Ascendant’s Æthereal Code showcases, exhales and ultimately catapults a fascinating melange of multitudinous space particles and technocratic galactosamines into the aural ether, all of these devices being equally important constituents to the formula – or phenomenon – the album is about. There is much to write about the dark undercurrent, what with the surreptitious allure of the nocturnal reticulation in the purified Ambient phases of a track.

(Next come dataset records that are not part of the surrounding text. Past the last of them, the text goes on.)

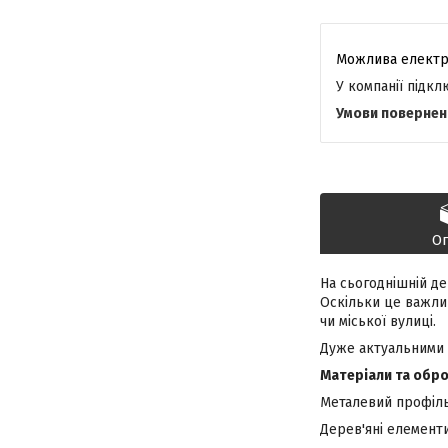
У компанії підк
О
На сьогоднішній д
Оскільки це важлив
чи міської вулиці.
Дуже актуальними є
Матеріали та обр
Металевий профіль:
Дерев'яні елементи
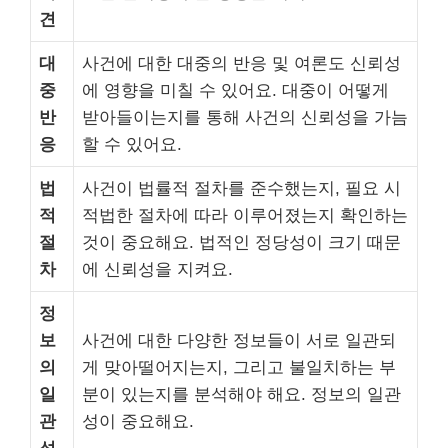
견
대
사건에 대한 대중의 반응 및 여론도 신뢰성
중
에 영향을 미칠 수 있어요. 대중이 어떻게
반
받아들이는지를 통해 사건의 신뢰성을 가늠
응
할 수 있어요.
법
사건이 법률적 절차를 준수했는지, 필요 시
적
적법한 절차에 따라 이루어졌는지 확인하는
절
것이 중요해요. 법적인 정당성이 크기 때문
차
에 신뢰성을 지켜요.
정
보
사건에 대한 다양한 정보들이 서로 일관되
의
게 맞아떨어지는지, 그리고 불일치하는 부
일
분이 있는지를 분석해야 해요. 정보의 일관
관
성이 중요해요.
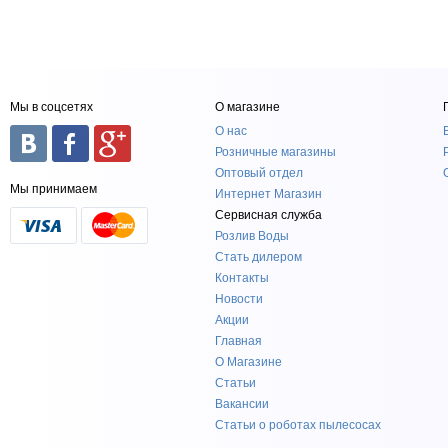
Мы в соцсетях
О магазине
О нас
Розничные магазины
Оптовый отдел
Мы принимаем
Интернет Магазин
Сервисная служба
Розлив Воды
Стать дилером
Контакты
Новости
Акции
Главная
О Магазине
Статьи
Вакансии
Статьи о роботах пылесосах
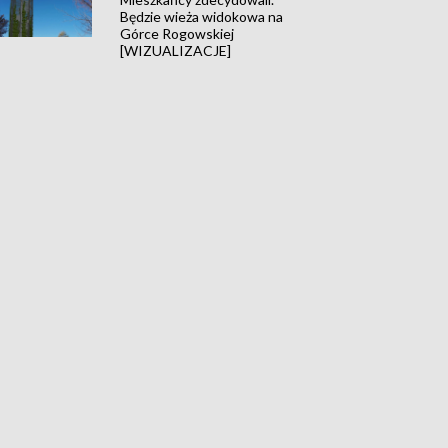
Będzie wieża widokowa na
Górce Rogowskiej
[WIZUALIZACJE]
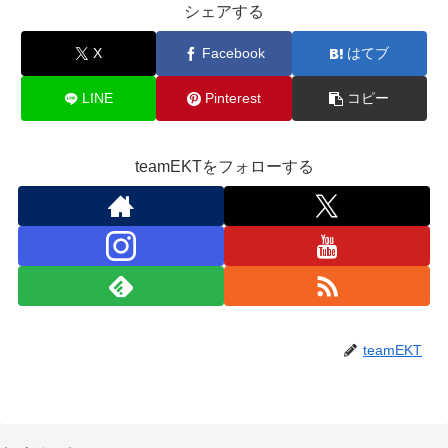
シェアする
X
Facebook
はてブ
LINE
Pinterest
コピー
teamEKTをフォローする
teamEKT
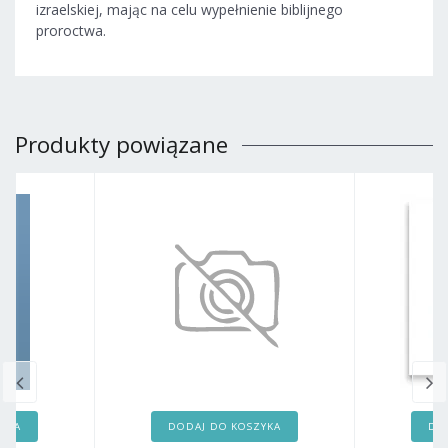
izraelskiej, mając na celu wypełnienie biblijnego
proroctwa.
Produkty powiązane
ZYKA
DODAJ DO KOSZYKA
DO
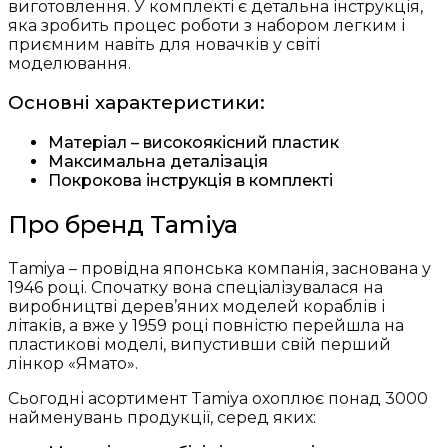
виготовлення. У комплекті є детальна інструкція,
яка зробить процес роботи з набором легким і
приємним навіть для новачків у світі
моделювання.
Основні характеристики:
Матеріал – високоякісний пластик
Максимальна деталізація
Покрокова інструкція в комплекті
Про бренд Tamiya
Tamiya – провідна японська компанія, заснована у
1946 році. Спочатку вона спеціалізувалася на
виробництві дерев’яних моделей кораблів і
літаків, а вже у 1959 році повністю перейшла на
пластикові моделі, випустивши свій перший
лінкор «Ямато».
Сьогодні асортимент Tamiya охоплює понад 3000
найменувань продукції, серед яких:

Fittingly enough in the wake of Æthereal Code’s diffeomorphism of light and darkness which could also be described as its morphogenesis, the constantly flashing high-chroma physiognomy of the percussion, rhythm patterns and beat spectrum only make the darker parts much more isolating and hence threatening. It’s an easy analogy after all: look into bright light, and the surroundings turn dark. This vignetting dynamic range is an omnipresent guide on Don Tyler and Chris Bryant’s latest album, occasionally portentous and in favor of a cloak-and-dagger attitude, but not necessarily reducible to Space Ambient surroundings only. As luck – or to be more precise: the talent of the artists – has it, it is the synths that carve out the distinct mood of a track, yet again in a twisted way. Whether it’s iciness, perceived ostracism or organic heterodynes, these amniotic avulsions bring salubrious light in one moment, and Tartarean turmoil in another, making Æthereal Code a strongly polysemous vortex to cross.